• En #Suisse, des perturbateurs

    Contre l’image d’une Suisse stable et sédentaire, Nicolas Bouvier avait en son temps fait l’éloge d’une Suisse nomade, saisie par la bougeotte et l’appel des lointains. On pourrait poursuivre utilement cet exercice de déconstruction en montrant qu’il existe, derrière l’Helvétie « officielle » — convenable, conformiste et conservatrice —, une Suisse remuante, rebelle, voire révoltée, dont l’existence ne date pas d’hier.

    Décédé en 2021, l’historien Marc Vuilleumier avait consacré sa vie et ses travaux à cette « autre Suisse » — celle des socialistes, des syndicalistes, des immigrés… Son ouvrage sur La Suisse et la Commune de Paris (1), premier d’une série de publications posthumes, rappelle que la Confédération, petite république nichée au milieu des monarchies et des empires, fut au XIXe siècle un refuge pour les exilés politiques de toute l’Europe, un haut lieu du mouvement ouvrier internationaliste et un bastion de l’anarchisme bakouniniste. L’auteur l’admet lui-même : les répercussions suisses du séisme communard n’eurent « rien de spectaculaire ». Mais leur étude fait resurgir le peuple des militants, qui cherchent à savoir mais aussi, dans la mesure de leurs moyens, à agir, à manifester et à organiser la solidarité avec les insurgés parisiens, sous le regard d’autorités tiraillées entre souci d’ordre et libéralisme.
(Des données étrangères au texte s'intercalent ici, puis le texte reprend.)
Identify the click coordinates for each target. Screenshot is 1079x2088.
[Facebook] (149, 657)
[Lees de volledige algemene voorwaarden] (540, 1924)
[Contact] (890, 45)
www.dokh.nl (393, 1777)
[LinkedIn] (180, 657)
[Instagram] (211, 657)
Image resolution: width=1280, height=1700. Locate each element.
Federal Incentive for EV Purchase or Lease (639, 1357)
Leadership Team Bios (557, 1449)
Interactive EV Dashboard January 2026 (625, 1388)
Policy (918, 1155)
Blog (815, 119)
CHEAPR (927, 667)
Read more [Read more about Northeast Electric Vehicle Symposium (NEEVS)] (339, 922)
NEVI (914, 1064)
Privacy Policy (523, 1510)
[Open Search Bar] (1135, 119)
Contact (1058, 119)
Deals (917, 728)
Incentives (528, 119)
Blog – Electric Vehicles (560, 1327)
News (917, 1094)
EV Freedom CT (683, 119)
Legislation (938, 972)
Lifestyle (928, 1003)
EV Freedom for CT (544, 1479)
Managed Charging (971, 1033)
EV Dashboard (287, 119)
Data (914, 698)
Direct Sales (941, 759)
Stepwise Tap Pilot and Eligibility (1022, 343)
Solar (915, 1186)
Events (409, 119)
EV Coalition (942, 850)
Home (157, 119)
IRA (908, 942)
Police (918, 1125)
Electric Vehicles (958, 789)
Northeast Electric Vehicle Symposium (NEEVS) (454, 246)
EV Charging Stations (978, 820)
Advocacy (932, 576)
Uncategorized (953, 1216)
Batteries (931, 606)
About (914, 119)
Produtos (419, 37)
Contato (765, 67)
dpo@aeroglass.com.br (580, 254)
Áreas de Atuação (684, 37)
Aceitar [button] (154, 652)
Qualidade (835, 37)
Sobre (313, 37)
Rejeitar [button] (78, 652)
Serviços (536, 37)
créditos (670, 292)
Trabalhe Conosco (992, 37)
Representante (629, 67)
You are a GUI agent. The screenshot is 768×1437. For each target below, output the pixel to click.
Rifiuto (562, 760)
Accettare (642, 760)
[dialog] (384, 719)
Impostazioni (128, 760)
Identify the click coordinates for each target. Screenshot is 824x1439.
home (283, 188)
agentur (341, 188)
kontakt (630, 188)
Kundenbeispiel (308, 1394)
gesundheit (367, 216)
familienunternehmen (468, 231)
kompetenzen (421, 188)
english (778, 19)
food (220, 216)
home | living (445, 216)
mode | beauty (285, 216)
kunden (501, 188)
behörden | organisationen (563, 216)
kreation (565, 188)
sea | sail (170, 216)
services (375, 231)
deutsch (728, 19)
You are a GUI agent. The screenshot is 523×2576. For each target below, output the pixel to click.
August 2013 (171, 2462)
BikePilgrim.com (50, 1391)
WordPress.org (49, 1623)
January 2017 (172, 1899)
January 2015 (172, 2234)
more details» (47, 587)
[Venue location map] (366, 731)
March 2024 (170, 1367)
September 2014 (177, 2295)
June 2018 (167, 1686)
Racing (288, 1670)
    Dans la longue lignée des Suisses qui, de Jean-Jacques Rousseau à Jean Ziegler en passant par Max Frisch et Friedrich Dürrenmatt, se sont évertués à bousculer l’ordre établi, Niklaus Meienberg figure en bonne place. Journaliste, écrivain, Meienberg fut un des grands noms de la presse alémanique dans les années 1970 et 1980. Il avait une plume, des idées, un regard acéré et une forte propension à « mettre le feu aux poudres (2) ». S’il livra à ses lecteurs des reportages sur la France (son pays d’adoption), l’Amérique, l’Algérie ou le Haut-Karabakh, il se fit aussi (et surtout) le chroniqueur irrévérencieux de son propre pays — de ses institutions, de ses mœurs et de son histoire. Dans Maurice Bavaud a voulu tuer Hitler (3), qui vient d’être republié en poche, il reconstitue l’équipée d’un jeune Neuchâtelois qui imagina en 1938 commettre un attentat contre Adolf Hitler et qui, arrêté par les nazis et lâché par la Confédération, fut exécuté en 1941. En se saisissant de cette vie minuscule, Meienberg s’attaque en fait — comme il le fit, avec des moyens similaires, dans L’Exécution du traître à la patrie Ernst S. — à l’attitude douteuse de l’État et de l’establishment suisses à l’égard du IIIe Reich. En 1982, quand parut la première édition du livre, la Confédération n’était pas disposée à considérer trop franchement ces années noires. Il fallut attendre la fin de la décennie 1990 pour que la Suisse se penche, officiellement, sur ce passé, et 2008 pour que Maurice Bavaud soit réhabilité. Trop tard pour Meienberg, disparu prématurément en 1993.

    Dans son dernier roman (4), Daniel de Roulet jette lui aussi un œil critique sur l’histoire de la Suisse contemporaine — en l’occurrence sur quelques événements troubles ayant précédé la création, en 1978, du canton du Jura. Lutte d’indépendance nationale en miniature, terrorisme, assassinats, manœuvres politiques, secret d’État : de Roulet jette au milieu de cet écheveau un personnage d’enquêteur, qui n’est autre que Meienberg lui-même, et qui s’efforce de « soulever le couvercle de l’idylle consensuelle ». L’auteur expose, suggère, ne conclut pas. Et le lecteur sort du livre convaincu que la Suisse, décidément, n’est pas un pays au-dessus de tout soupçon.